## Instructions for the task:
A single number is needed: how many lines of the data below contain "tỉnh".

Saved data entries:
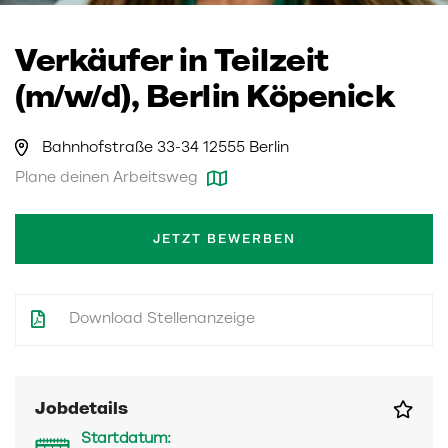
Verkäufer in Teilzeit
(m/w/d), Berlin Köpenick
Bahnhofstraße 33-34 12555 Berlin
Plane deinen Arbeitsweg
JETZT BEWERBEN
Download Stellenanzeige
Jobdetails
Startdatum:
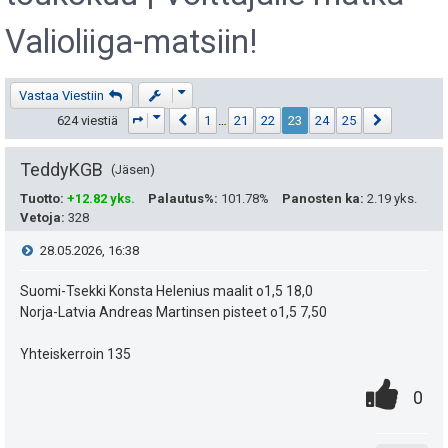
Valioliiga-matsiin!
Viestiketjun työkalut
Vastaa Viestiin
Sivu
23
/
25
Edellinen
Seuraava
624 viestiä
1
…
21
22
23
24
25
TeddyKGB
Jäsen
Tuotto
:
+12.82 yks.
Palautus%
:
101.78%
Panosten ka
:
2.19 yks.
Vetoja
:
328
V
28.05.2026, 16:38
i
Suomi-Tsekki Konsta Helenius maalit o1,5 18,0
Norja-Latvia Andreas Martinsen pisteet o1,5 7,50
e
Yhteiskerroin 135
s
0
.
P
0
t
.
n
i
i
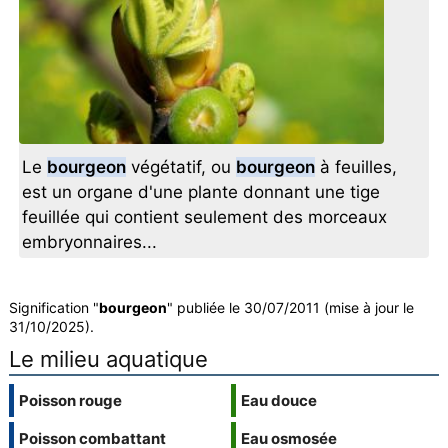
Le
bourgeon
végétatif, ou
bourgeon
à feuilles,
est un organe d'une plante donnant une tige
feuillée qui contient seulement des morceaux
embryonnaires...
Signification "
bourgeon
" publiée le 30/07/2011 (mise à jour le
31/10/2025).
Le milieu aquatique
Poisson rouge
Eau douce
Poisson combattant
Eau osmosée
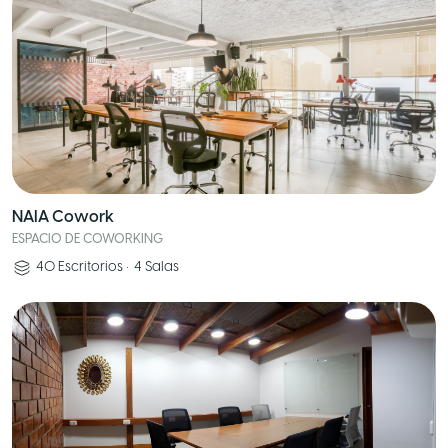
NAIA Cowork
ESPACIO DE COWORKING
40
Escritorios
•
4
Salas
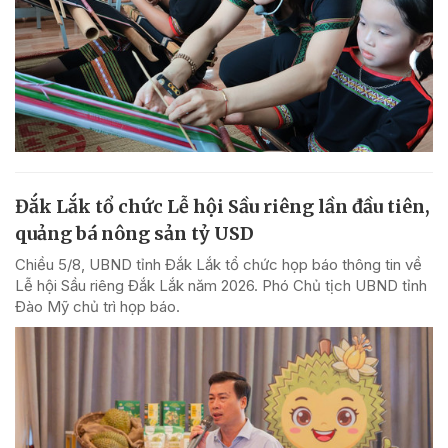
Đắk Lắk tổ chức Lễ hội Sầu riêng lần đầu tiên,
quảng bá nông sản tỷ USD
Chiều 5/8, UBND tỉnh Đắk Lắk tổ chức họp báo thông tin về
Lễ hội Sầu riêng Đắk Lắk năm 2026. Phó Chủ tịch UBND tỉnh
Đào Mỹ chủ trì họp báo.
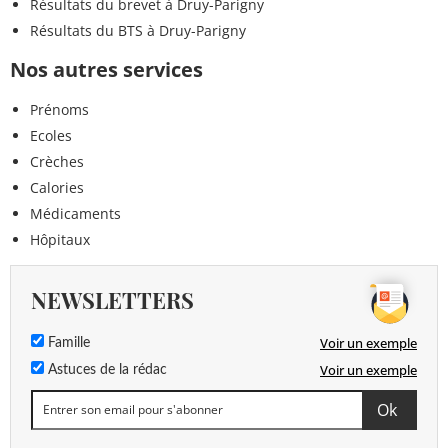
Résultats du brevet à Druy-Parigny
Résultats du BTS à Druy-Parigny
Nos autres services
Prénoms
Ecoles
Crèches
Calories
Médicaments
Hôpitaux
NEWSLETTERS
Voir un exemple
Famille
Voir un exemple
Astuces de la rédac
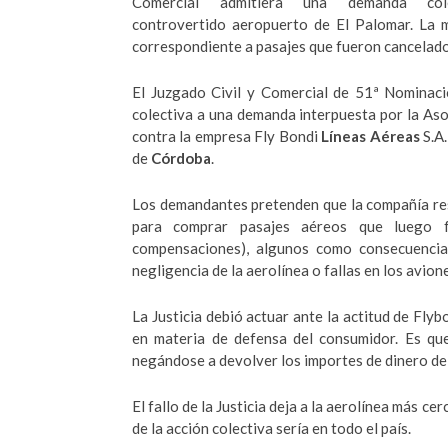
Comercial admitiera una demanda co
controvertido aeropuerto de El Palomar. La m
correspondiente a pasajes que fueron cancelado
El Juzgado Civil y Comercial de 51ª Nominac
colectiva a una demanda interpuesta por la Aso
contra la empresa Fly Bondi
Líneas Aéreas
S.A.
de
Córdoba
.
Los demandantes pretenden que la compañía rest
para comprar pasajes aéreos que luego f
compensaciones), algunos como consecuenci
negligencia de la aerolínea o fallas en los avion
La Justicia debió actuar ante la actitud de Fly
en materia de defensa del consumidor. Es que
negándose a devolver los importes de dinero de 
El fallo de la Justicia deja a la aerolínea más c
de la acción colectiva sería en todo el país.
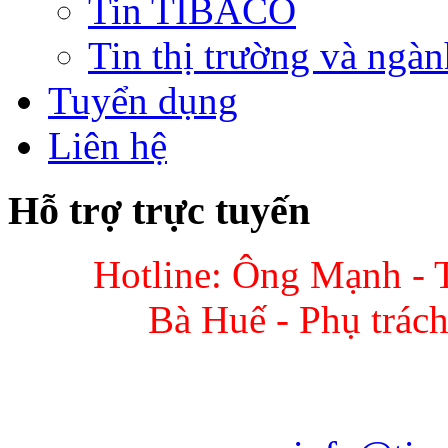
Tin TIBACO
Tin thị trường và ngàn
Tuyển dụng
Liên hệ
Hỗ trợ trực tuyến
Hotline: Ông Mạnh - 
Bà Huế - Phụ trác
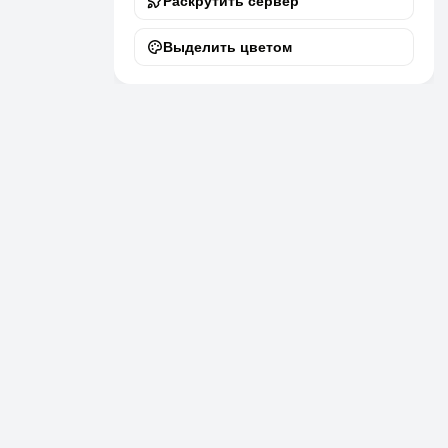
Раскрутить сервер
Выделить цветом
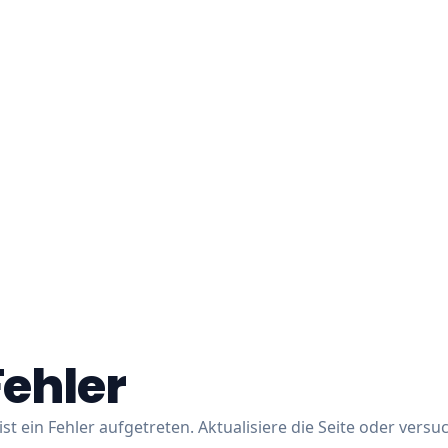
Fehler
ist ein Fehler aufgetreten. Aktualisiere die Seite oder versu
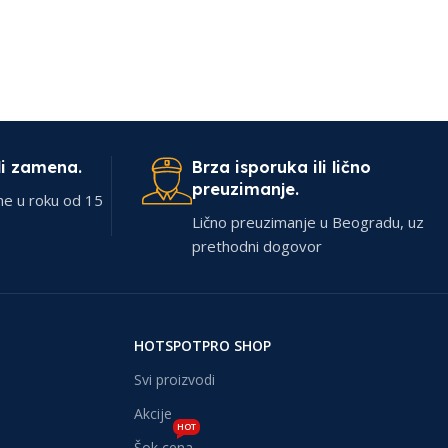
li zamena.
Brza isporuka ili lično
preuzimanje.
ne u roku od 15
Lično preuzimanje u Beogradu, uz
prethodni dogovor
HOTSPOTPRO SHOP
Svi proizvodi
Akcije
HOT
Šok cena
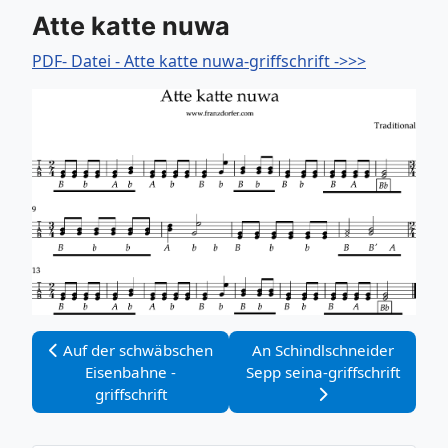
Atte katte nuwa
PDF- Datei - Atte katte nuwa-griffschrift ->>>
Vorheriger Beitrag: Auf der schwäbschen Eisenbahne - gri
Nächster Beitrag: An Schindl
Auf der schwäbschen
An Schindlschneider
Eisenbahne -
Sepp seina-griffschrift
griffschrift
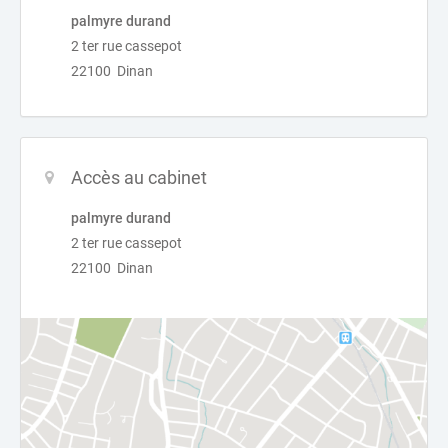
palmyre durand
2 ter rue cassepot
22100 Dinan
Accès au cabinet
palmyre durand
2 ter rue cassepot
22100 Dinan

## Answer to this task:
2